GuidePoint’ten Warner, devre binici programını siber güvenliği içerecek şekilde genişletmenin, daha küçük, kırsal su sistemlerinin güvenlik yolculuklarına başlamasına yardımcı olmaya başlaması gerektiğini söylüyor. Bu kuruluşların çoğu, su ve atık su ekipmanlarını güvence altına alacak sistemleri işletmek için gereken güvenlik personeli, uzmanlık ve finansmandan yoksundur, diyor.
“Geçmişte yardım ettiğim birçok su ve atık su kuruluşundan, bu, kuruluşların var olmayabilecek veya ‘verilen diğer görevler’ olarak ele alınan güvenlik departmanları oluşturmasına büyük ölçüde yardımcı olacaktır” diyor. Warner, finansmanın yönetişim ve risk yönetimi programları oluşturmalarına da yardımcı olabileceğini belirtiyor.
Kırsal Su Siber Güvenlik Fonları Çok İhtiyaç Duyulan Yardımı Sağlıyor
Daha önce DHS Eyalet, Yerel, Kabile ve Bölgesel Hükümet Koordinasyon Konseyi’nin başkan yardımcısı olan Hamilton, önerilen yeni finansmanın ne kadar etkili olup olmayacağını değerlendirirken hedef kitlenin boyutunu dikkate almanın önemli olduğunu söylüyor. Tasarının önerdiği 7,5 milyon dolarlık siber güvenlik fonu, genellikle eyalet ve yerel siber güvenlik hibe programlarının kapsamında olmayan küçük kamu hizmetlerini hedefliyor. “Bu sıkı kapsam belirleme nedeniyle, bu miktar önemli olabilir” diye belirtiyor.

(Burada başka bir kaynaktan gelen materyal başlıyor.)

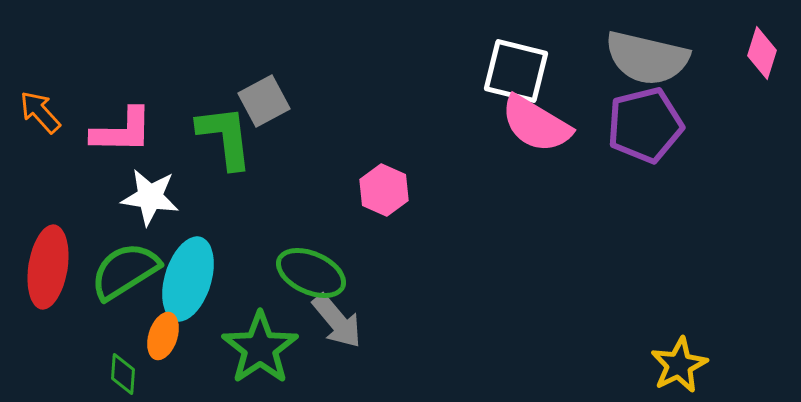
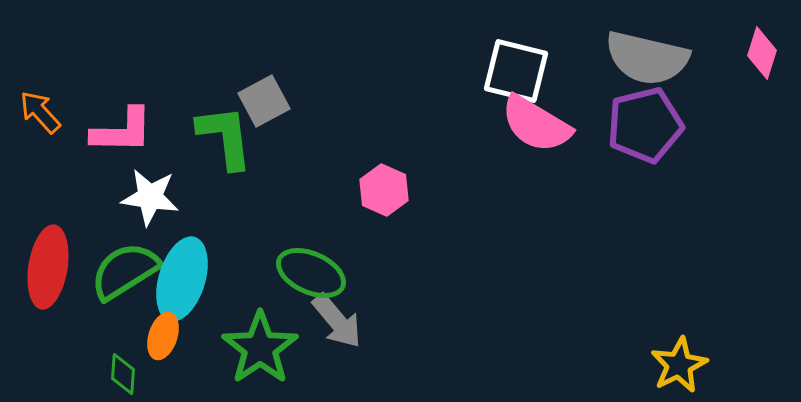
cyan ellipse: moved 6 px left
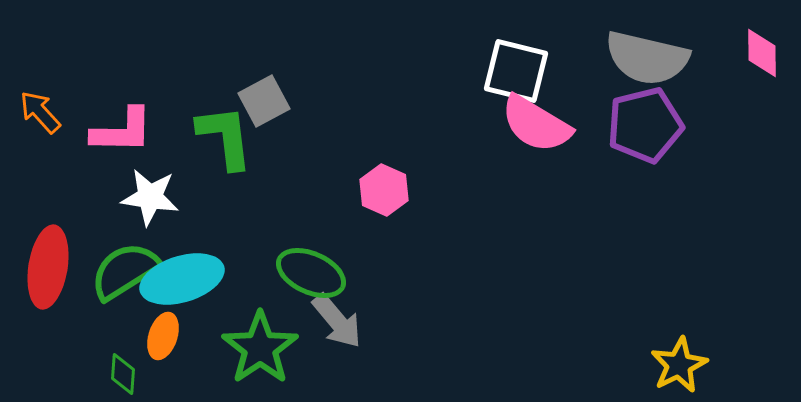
pink diamond: rotated 18 degrees counterclockwise
cyan ellipse: rotated 56 degrees clockwise
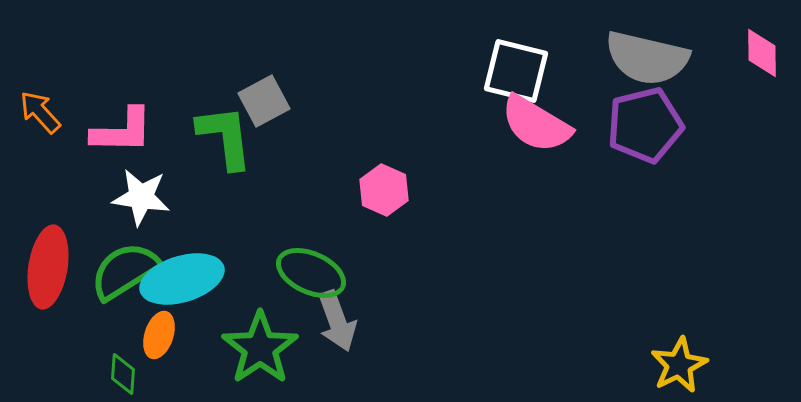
white star: moved 9 px left
gray arrow: rotated 20 degrees clockwise
orange ellipse: moved 4 px left, 1 px up
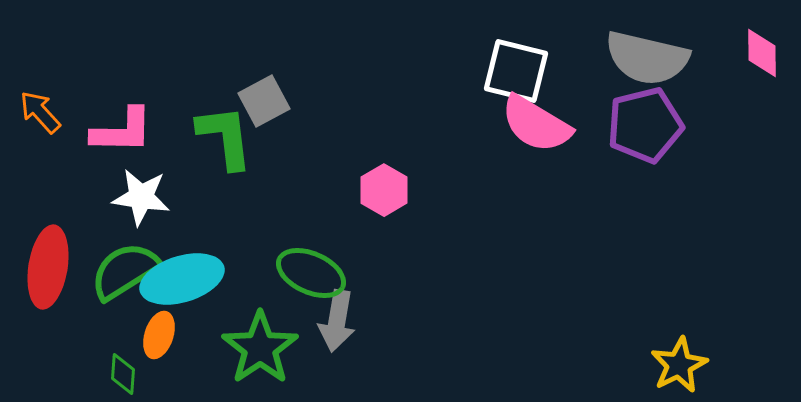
pink hexagon: rotated 6 degrees clockwise
gray arrow: rotated 30 degrees clockwise
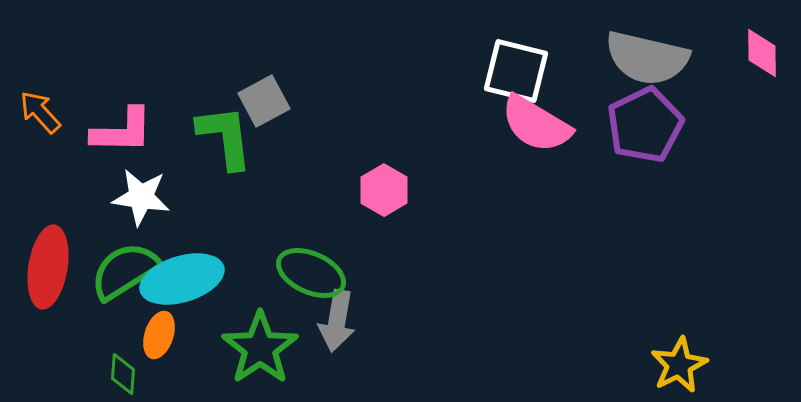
purple pentagon: rotated 12 degrees counterclockwise
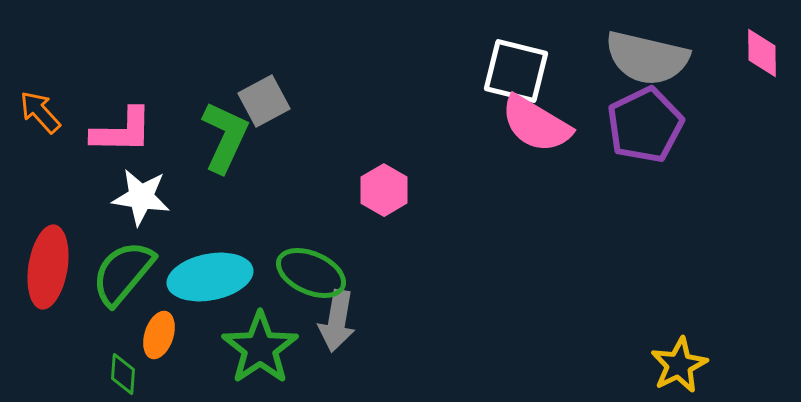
green L-shape: rotated 32 degrees clockwise
green semicircle: moved 2 px left, 2 px down; rotated 18 degrees counterclockwise
cyan ellipse: moved 28 px right, 2 px up; rotated 6 degrees clockwise
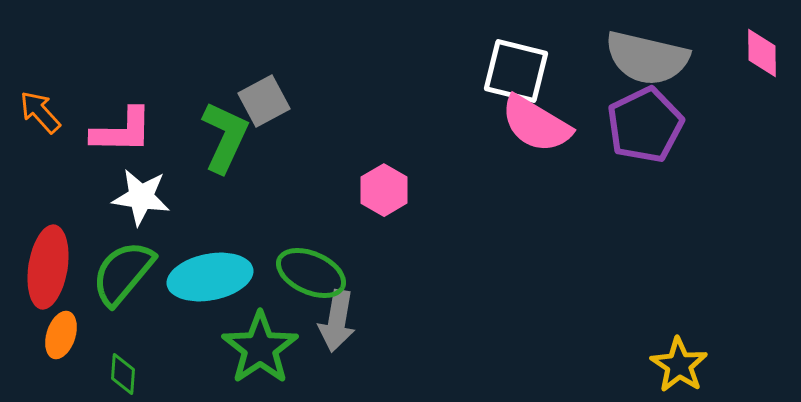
orange ellipse: moved 98 px left
yellow star: rotated 12 degrees counterclockwise
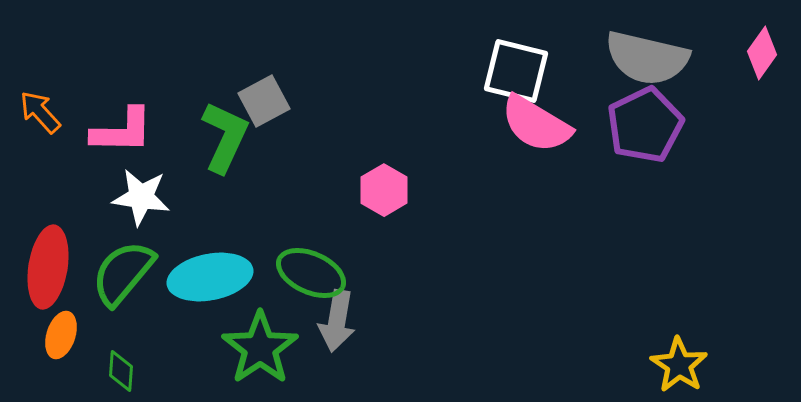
pink diamond: rotated 36 degrees clockwise
green diamond: moved 2 px left, 3 px up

Eyaletler ve kamu su sistemleri için yeni içme suyu gereksinimlerinin bir parçası olarak, “Kırsal alanlarda bulunan özel sektör su sistemleri, EPA’nın gerektirdiği değerlendirmeleri yapmak için fonları kullanabilir” diye ekliyor. Fon, bu kuruluşlara sistemlerindeki güvenlik açıklarını bulma ve kapatma konusunda yardımcı olabilir.
Kısmen bu sistemlerin nasıl sınıflandırıldığından dolayı, ABD’deki kırsal su sistemlerinin kesin sayısına ilişkin verilere ulaşmak zordur. Çevre Koruma Ajansı’na (EPA) göre, ABD’deki 153.000 kamu içme suyu sisteminin %97’si (Şubat 2020 itibariyle) 10.000 veya daha az nüfusa hizmet ediyor. Flint, Mich.’deki su krizinin ardından Amerikan Barolar Birliği tarafından hazırlanan bir başka rapor, ABD’deki topluluk su sistemlerinin sayısını 60.000 olarak belirledi; %93’ü 10.000’den az nüfusa ve toplam %67’si 500’den az kişiye hizmet veriyor. insanlar.